##### RECORDS FOR THIS EXERCISE #####
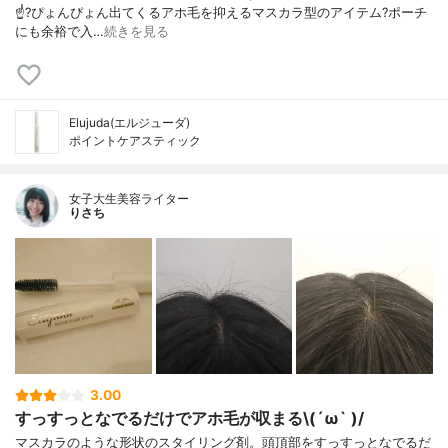
☝️? ぴょんぴょん出てくる アホ毛を抑えるマスカラ型のアイテム? ポーチ
にも余裕で入…
続きを見る
Elujuda(エルジューダ)
ポイントケアスティック
女子大生美容ライター
りさち
3.00
すっすっとなでるだけでアホ毛が収まる\(´ω` )/
マスカラのような形状のスタイリング剤。頭頂部をすっすっとなでるだ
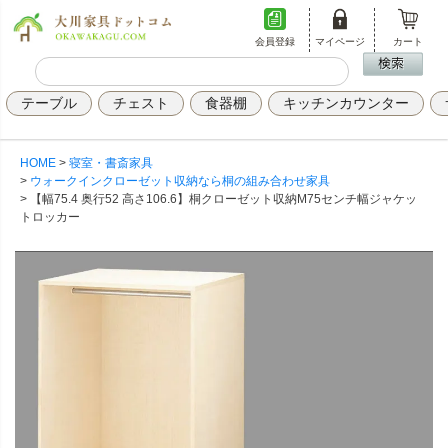
会員登録
マイページ
カート
テーブル
チェスト
食器棚
キッチンカウンター
HOME
寝室・書斎家具
ウォークインクローゼット収納なら桐の組み合わせ家具
【幅75.4 奥行52 高さ106.6】桐クローゼット収納M75センチ幅ジャケッ
トロッカー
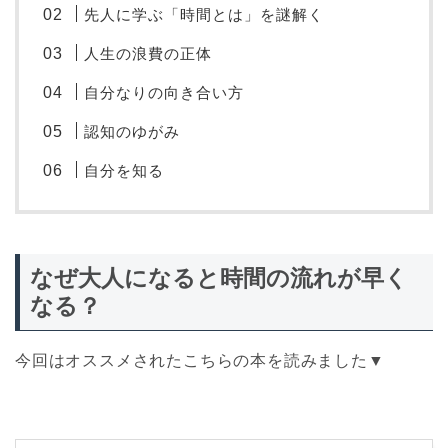
先人に学ぶ「時間とは」を謎解く
人生の浪費の正体
自分なりの向き合い方
認知のゆがみ
自分を知る
なぜ大人になると時間の流れが早く
なる？
今回はオススメされたこちらの本を読みました▼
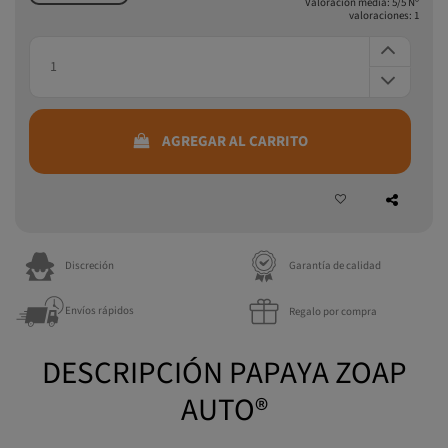
25 semillas
Valoración media:
5
/5 Nº
valoraciones:
1
AGREGAR AL CARRITO
Discreción
Garantía de calidad
Envíos rápidos
Regalo por compra
DESCRIPCIÓN PAPAYA ZOAP
AUTO®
#####
Exclude all pictures and reproduce exactly the lines from the one containing "Elujuda(エルジューダ)" through the final line of the entries above.

● SOLUTION TO THIS EXERCISE
Elujuda(エルジューダ)
ポイントケアスティック
女子大生美容ライター
りさち
3.00
すっすっとなでるだけでアホ毛が収まる\(´ω` )/
マスカラのような形状のスタイリング剤。頭頂部をすっすっとなでるだ
会員登録
マイページ
カート
テーブル
チェスト
食器棚
キッチンカウンター
HOME
寝室・書斎家具
ウォークインクローゼット収納なら桐の組み合わせ家具
【幅75.4 奥行52 高さ106.6】桐クローゼット収納M75センチ幅ジャケッ
トロッカー
先人に学ぶ「時間とは」を謎解く
人生の浪費の正体
自分なりの向き合い方
認知のゆがみ
自分を知る
なぜ大人になると時間の流れが早く
なる？
今回はオススメされたこちらの本を読みました▼
25 semillas
Valoración media:
5
/5 Nº
valoraciones:
1
AGREGAR AL CARRITO
Discreción
Garantía de calidad
Envíos rápidos
Regalo por compra
DESCRIPCIÓN PAPAYA ZOAP
AUTO®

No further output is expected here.